Appendix A Table 1 reports our estimate of the additional tax revenues that the federal government would receive from the conversion of currently tax-free health benefits into additional taxable income. We constructed our estimate as follows:
- We used data from the Census Bureau’s Current Population Survey to calculate the average marginal tax rates for the income tax, Social Security tax, and Medicare tax for workers with employer-sponsored health benefits.
- We applied the resulting average marginal tax rates to the aggregate amount of newly taxable income (see section II. Estimated Changes to the Tax Base) to derive the increases in federal revenues from the three taxes.
- We subtracted from our estimate of increased Social Security tax revenues, the CBO’s estimate for the unfunded (deficit) portion of Social Security benefits for the year, as Social Security revenues are first applied to paying current benefits and annual benefit spending now exceeds annual revenues.
Similarly, the legislation would also functionally eliminate the income tax deduction for health insurance premiums paid by the self-employed and the non-refundable portion of the ACA income tax credits for individual-market coverage purchased through the exchanges. We include the CBO’s estimates for those provisions as additional revenues in Appendix A Table 1.
II. Estimated Change to the Tax Base
The largest effect of adopting the proposed program would be the replacement of almost all private spending on medical care with new federal spending. Because most current private health spending is through tax-free employer plans, that change would also significantly increase the tax base. Consequently, it is necessary to account for that effect before calculating the additional taxes needed to fund a government-run health care program.

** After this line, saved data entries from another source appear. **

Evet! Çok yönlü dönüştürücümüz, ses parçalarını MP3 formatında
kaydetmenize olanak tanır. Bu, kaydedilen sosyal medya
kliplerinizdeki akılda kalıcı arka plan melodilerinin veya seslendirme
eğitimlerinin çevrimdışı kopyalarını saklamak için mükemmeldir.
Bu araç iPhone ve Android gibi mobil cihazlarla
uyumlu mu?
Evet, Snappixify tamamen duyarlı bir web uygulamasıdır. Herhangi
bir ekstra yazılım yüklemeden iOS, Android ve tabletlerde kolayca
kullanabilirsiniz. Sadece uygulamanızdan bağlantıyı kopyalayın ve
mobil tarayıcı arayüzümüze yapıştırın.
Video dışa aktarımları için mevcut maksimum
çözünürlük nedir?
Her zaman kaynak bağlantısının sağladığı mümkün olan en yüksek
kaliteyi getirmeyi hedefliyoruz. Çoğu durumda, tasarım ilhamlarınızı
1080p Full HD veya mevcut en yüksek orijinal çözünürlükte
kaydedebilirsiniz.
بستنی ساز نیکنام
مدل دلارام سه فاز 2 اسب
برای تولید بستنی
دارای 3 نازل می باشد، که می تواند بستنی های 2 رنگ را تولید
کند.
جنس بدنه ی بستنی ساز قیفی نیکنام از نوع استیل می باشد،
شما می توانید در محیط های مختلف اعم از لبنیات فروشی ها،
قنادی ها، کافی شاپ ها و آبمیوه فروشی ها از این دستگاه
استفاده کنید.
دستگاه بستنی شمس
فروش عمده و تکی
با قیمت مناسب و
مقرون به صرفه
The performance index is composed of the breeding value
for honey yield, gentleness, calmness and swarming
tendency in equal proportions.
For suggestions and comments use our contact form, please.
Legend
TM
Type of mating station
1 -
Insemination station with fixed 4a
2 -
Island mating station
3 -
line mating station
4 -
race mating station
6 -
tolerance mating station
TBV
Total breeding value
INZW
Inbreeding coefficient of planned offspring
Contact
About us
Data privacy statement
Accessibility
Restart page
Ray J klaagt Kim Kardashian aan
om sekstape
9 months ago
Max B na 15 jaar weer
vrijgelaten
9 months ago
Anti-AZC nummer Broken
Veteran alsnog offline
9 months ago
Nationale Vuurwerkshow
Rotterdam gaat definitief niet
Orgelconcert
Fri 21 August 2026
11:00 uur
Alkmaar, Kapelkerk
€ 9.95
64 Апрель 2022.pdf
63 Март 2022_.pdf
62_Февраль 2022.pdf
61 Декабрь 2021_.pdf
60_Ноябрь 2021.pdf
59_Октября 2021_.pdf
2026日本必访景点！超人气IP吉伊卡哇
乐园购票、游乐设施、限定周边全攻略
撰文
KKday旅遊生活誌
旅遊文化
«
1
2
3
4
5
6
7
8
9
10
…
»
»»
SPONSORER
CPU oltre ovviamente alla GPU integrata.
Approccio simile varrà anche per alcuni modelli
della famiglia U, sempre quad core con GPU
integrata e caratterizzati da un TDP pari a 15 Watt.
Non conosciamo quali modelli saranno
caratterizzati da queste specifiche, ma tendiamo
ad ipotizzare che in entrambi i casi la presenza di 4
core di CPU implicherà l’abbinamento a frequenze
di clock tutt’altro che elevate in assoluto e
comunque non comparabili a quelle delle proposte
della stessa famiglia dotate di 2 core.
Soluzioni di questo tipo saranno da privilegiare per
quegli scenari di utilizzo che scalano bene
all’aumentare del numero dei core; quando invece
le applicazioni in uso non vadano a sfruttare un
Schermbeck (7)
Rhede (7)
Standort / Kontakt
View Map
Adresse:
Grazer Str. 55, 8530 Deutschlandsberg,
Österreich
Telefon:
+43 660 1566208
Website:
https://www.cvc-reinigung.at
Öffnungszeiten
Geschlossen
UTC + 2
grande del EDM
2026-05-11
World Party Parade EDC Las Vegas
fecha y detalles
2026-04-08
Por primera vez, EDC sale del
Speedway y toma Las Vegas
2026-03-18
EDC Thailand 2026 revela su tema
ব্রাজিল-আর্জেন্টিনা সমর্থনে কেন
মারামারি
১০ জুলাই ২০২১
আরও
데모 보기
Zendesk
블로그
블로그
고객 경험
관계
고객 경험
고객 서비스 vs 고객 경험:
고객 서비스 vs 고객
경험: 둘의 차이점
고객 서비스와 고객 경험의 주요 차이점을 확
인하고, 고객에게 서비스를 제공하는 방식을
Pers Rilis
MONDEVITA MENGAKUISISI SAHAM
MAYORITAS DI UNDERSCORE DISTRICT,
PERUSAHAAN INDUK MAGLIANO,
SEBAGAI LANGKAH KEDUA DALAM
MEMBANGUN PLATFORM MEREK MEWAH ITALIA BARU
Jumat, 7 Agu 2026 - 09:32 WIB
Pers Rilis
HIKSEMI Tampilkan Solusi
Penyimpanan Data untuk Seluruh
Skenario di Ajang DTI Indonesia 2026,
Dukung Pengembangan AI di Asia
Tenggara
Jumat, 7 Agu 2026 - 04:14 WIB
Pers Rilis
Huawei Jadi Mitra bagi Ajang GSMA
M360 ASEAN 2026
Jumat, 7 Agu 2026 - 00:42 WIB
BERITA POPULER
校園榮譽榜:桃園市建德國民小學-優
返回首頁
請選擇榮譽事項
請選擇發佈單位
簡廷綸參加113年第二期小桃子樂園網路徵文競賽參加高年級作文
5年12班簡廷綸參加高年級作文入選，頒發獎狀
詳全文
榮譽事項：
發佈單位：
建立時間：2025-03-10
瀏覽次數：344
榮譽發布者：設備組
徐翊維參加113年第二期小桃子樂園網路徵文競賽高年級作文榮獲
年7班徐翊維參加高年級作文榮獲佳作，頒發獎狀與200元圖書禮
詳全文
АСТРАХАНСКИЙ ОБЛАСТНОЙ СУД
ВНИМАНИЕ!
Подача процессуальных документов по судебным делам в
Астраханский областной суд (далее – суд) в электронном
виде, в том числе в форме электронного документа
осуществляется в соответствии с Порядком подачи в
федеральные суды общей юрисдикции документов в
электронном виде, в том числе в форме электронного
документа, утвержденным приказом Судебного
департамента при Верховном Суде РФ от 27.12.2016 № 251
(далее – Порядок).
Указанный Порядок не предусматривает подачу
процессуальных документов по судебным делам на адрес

Standard economic analysis expects that under the envisioned scenario (replacing employer-sponsored health insurance with a public program providing at least the same level of coverage) employers would convert spending on health benefits into additional taxable wages. That is because what matters to employers is the total amount of compensation paid for a worker’s labor, not the form in which the compensation is paid. Also, the sponsor of the Senate bill has recently proposed that, as part of the transition to the new program, employers would be required by law to convert the value of employee health plans into additional cash wages or other benefits. However, because other fringe benefits either have statutory maximums, or are subject to payroll taxes, or both, there is little scope for employers and workers to shift current spending on health benefits into other forms of tax-free compensation. Consequently, we assume that the entire value of employer-sponsored health benefits becomes additional taxable compensation.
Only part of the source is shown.